» **WORK INSTRUCTION**: Return every line from the records below that has the word "vilka".

Items listed in a dataset
+---+
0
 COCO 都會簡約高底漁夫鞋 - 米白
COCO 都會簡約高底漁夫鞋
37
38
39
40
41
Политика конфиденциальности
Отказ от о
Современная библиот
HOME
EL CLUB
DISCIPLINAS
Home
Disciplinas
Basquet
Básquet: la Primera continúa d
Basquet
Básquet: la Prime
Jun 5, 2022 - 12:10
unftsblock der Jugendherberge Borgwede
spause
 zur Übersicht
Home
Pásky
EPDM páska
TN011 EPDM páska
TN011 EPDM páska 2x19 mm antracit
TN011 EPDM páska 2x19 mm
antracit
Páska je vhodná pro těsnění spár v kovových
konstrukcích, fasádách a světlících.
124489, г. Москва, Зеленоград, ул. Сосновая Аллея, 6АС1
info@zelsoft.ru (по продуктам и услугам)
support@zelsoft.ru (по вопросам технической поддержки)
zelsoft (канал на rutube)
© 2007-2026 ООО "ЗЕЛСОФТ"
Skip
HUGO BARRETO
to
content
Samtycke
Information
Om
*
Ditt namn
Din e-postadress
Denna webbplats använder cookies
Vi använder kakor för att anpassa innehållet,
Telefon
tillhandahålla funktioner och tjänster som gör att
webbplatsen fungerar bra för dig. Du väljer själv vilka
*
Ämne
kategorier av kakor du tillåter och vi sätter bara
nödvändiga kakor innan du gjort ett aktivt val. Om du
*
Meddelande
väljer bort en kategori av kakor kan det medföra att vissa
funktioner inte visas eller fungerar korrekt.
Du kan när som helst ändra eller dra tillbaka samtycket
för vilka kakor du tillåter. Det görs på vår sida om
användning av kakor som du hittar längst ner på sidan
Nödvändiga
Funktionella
+---+
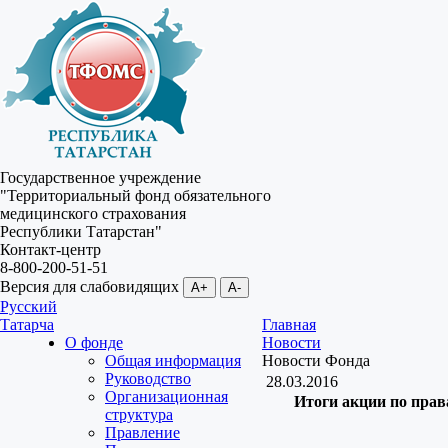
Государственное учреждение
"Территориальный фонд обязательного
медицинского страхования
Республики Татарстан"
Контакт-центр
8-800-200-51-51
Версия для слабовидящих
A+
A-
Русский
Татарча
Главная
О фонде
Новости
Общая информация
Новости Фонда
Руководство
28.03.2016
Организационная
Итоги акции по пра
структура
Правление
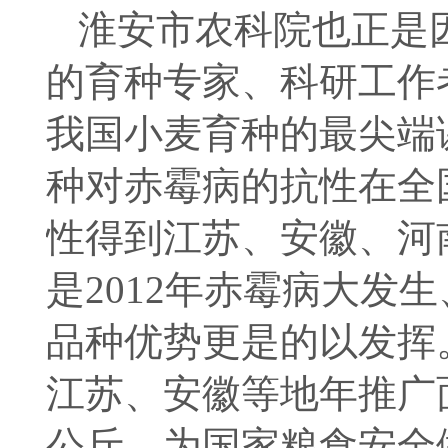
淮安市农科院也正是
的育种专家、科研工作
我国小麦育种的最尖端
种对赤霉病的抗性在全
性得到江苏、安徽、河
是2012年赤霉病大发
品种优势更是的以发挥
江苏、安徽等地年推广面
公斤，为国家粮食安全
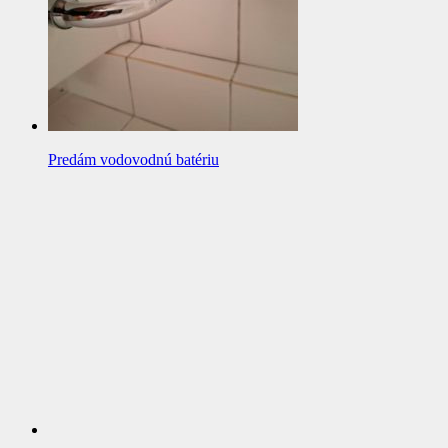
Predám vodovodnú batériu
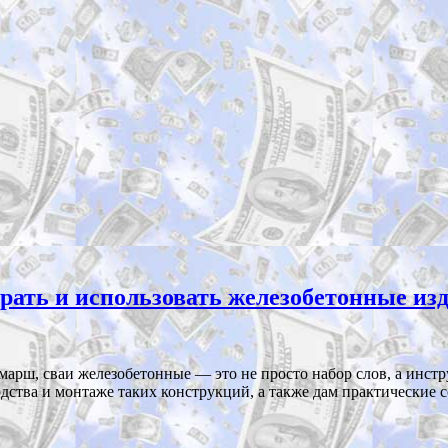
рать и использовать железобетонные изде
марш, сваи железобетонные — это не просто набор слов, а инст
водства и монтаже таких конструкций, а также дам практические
+---+
» **WORKED SOLUTION**:
webbplatsen fungerar bra för dig. Du väljer själv vilka
för vilka kakor du tillåter. Det görs på vår sida om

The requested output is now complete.